▶ _Prompt_
Find every line in the records below that holds the word "partie", and copy each one.
════════════════
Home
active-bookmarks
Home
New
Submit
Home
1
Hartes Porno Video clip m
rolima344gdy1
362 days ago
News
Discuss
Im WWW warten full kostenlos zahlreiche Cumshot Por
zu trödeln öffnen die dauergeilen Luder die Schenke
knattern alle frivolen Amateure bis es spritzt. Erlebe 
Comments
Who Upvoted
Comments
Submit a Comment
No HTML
════════════════
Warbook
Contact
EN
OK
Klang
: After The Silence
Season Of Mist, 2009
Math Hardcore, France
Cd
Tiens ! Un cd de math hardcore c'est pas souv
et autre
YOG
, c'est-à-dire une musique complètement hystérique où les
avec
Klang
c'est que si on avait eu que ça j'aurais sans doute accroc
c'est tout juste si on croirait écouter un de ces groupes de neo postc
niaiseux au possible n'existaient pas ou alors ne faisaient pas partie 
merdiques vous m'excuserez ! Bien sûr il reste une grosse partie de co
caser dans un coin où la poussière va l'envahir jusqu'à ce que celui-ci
════════════════
▶ _Output below_
niaiseux au possible n'existaient pas ou alors ne faisaient pas partie 
merdiques vous m'excuserez ! Bien sûr il reste une grosse partie de co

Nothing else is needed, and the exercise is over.